The undercurrent of these posts seems to me to be that there is a desire (and this coming from two people whose posts are referred to by others as models of thoughtfulness, clarity, and honesty) for the Temple to be more open to other modes of analysis, to be set up in a way that accommodates such therapeutic discussion.

I think this desire is not unique to the Temple. Many of us have had very intense, moving, raw experiences -- see the discussion around creating a new forum to talk about sex. While my own have centered around grief, abuse, and love rather than the types of experiences reported in the Temple, the descriptions are not all that dissimilar.
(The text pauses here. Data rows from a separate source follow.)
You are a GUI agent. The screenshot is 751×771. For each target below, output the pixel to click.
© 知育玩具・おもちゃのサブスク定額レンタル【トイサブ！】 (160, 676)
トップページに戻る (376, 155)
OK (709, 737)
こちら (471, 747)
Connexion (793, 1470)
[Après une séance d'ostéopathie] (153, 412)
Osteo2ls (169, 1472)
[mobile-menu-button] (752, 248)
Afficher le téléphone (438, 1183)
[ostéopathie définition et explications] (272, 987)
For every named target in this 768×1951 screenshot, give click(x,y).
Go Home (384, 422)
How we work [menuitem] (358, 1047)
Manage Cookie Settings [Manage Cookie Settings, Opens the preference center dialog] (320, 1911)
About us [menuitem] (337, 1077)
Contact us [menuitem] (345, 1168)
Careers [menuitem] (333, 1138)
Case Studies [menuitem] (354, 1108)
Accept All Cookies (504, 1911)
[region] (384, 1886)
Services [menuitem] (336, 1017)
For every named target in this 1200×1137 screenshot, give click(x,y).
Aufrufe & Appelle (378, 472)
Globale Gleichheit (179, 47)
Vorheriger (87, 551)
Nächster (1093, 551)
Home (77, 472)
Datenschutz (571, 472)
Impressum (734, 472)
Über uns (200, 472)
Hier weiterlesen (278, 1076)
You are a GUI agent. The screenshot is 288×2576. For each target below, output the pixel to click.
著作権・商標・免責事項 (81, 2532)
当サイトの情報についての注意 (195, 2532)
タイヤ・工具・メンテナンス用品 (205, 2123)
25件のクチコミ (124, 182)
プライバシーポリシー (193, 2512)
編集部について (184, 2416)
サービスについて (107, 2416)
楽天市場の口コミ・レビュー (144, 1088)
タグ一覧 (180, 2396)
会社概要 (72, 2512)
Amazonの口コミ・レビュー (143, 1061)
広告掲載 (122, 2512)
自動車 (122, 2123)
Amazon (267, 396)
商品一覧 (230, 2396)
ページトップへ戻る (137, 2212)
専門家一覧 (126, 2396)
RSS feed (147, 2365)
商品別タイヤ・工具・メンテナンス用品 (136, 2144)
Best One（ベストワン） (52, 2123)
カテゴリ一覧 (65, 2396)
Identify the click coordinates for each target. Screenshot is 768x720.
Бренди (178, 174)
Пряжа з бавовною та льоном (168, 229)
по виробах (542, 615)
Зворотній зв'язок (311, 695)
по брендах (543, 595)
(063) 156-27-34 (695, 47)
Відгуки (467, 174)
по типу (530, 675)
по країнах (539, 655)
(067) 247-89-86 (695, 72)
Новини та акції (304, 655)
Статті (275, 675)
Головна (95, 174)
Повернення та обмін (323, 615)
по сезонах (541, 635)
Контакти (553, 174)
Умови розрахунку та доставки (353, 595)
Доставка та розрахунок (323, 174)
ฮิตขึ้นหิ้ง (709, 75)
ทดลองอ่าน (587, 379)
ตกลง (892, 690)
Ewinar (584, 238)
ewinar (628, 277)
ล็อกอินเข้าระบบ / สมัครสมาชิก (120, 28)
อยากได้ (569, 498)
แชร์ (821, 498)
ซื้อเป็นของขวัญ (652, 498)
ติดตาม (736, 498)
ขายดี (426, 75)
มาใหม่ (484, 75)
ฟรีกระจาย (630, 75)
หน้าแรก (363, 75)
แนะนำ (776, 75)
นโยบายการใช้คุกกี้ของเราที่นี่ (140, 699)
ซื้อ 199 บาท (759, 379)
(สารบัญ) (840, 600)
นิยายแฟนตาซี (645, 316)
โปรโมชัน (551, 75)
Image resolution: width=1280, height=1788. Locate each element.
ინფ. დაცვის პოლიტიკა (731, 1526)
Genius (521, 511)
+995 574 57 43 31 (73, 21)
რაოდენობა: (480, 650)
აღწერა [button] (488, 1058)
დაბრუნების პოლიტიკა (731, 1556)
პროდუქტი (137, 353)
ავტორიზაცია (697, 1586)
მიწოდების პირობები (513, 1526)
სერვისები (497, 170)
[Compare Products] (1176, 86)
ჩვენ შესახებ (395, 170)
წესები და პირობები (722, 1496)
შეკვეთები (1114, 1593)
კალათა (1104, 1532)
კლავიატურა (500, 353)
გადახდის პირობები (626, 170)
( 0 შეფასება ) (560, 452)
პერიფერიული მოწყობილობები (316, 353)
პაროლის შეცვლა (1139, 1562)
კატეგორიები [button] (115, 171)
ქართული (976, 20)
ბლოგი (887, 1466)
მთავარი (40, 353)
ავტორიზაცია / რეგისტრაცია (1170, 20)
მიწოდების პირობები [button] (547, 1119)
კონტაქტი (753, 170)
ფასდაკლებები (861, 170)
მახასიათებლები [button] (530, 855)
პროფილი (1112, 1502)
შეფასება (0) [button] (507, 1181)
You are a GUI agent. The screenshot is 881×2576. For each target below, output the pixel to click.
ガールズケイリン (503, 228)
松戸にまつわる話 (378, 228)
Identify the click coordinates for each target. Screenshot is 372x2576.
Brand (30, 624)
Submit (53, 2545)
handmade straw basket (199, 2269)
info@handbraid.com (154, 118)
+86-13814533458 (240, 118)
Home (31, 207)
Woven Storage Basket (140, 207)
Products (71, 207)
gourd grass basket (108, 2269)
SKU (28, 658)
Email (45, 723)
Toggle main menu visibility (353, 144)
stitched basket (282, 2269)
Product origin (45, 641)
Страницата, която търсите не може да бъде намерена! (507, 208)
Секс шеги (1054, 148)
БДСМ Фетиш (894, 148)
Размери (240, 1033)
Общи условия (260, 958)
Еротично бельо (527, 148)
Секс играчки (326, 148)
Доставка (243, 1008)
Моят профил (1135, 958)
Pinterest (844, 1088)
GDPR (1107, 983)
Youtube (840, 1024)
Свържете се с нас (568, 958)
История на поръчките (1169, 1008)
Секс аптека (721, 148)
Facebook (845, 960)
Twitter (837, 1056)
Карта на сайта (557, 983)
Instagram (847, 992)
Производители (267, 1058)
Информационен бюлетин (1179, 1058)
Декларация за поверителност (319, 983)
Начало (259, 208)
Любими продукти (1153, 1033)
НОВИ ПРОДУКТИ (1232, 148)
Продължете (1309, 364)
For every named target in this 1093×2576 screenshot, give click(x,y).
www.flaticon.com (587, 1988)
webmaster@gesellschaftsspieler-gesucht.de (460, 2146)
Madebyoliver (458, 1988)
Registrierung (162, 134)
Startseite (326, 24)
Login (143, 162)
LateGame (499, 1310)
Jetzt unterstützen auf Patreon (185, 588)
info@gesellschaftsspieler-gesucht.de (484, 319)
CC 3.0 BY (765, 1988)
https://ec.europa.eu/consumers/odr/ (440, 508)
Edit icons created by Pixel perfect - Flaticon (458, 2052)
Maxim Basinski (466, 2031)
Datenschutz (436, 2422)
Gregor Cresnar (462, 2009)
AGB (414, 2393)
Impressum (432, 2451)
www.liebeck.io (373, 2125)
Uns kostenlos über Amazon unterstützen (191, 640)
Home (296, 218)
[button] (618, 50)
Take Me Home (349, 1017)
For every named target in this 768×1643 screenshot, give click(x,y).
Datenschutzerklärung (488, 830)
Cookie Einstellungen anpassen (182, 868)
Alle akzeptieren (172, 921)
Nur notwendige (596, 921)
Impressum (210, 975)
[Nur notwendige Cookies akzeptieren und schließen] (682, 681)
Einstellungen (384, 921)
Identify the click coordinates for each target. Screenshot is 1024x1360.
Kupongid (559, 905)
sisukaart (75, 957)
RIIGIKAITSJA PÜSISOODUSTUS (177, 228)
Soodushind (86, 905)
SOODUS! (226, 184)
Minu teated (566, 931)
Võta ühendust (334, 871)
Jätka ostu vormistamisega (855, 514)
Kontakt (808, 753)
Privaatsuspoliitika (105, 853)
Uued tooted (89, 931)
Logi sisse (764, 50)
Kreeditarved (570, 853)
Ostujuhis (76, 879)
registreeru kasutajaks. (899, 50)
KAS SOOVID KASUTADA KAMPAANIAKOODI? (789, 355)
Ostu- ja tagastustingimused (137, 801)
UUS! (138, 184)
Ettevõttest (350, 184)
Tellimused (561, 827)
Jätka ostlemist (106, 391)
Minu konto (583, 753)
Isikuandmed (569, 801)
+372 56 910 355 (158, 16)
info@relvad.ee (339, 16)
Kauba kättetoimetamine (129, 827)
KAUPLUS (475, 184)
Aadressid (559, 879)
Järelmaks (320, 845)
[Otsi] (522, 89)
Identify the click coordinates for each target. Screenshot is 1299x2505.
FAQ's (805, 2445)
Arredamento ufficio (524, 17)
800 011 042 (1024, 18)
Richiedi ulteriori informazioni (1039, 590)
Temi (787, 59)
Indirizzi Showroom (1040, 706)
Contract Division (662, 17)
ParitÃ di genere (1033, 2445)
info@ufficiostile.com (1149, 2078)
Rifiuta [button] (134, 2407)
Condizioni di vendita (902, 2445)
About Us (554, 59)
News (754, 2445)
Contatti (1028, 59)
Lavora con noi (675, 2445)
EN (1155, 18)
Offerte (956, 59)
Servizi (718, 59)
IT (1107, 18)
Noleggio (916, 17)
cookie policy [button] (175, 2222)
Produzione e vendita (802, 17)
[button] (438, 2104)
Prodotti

There is often a keen desire to communicate with other people about this, but here, on Barbelith, any such communication is going to be limited by a number of things.

First, it has to be done in text. Barbelith does not support video or audio posts. In text, it is especially difficult to accurately convey the intended tone.

Second, once it's posted, it's posted. Anybody can read it, and however much we might hope for ideally sympathetic readers, we're not going to get them. This is not because people are all assholes, but because of the variety of human experience. Some people will be more sensitive to certain modes of expression than others, but we each have something we're touchy about.

For those reasons alone, and none of them specific to Barbelith, the Temple cannot become a uniquely therapeutic space any more than any message board, or indeed the rest of this one, can.

There is a third thing, but I am already late for class. Gah. Sorry for leaving half a post.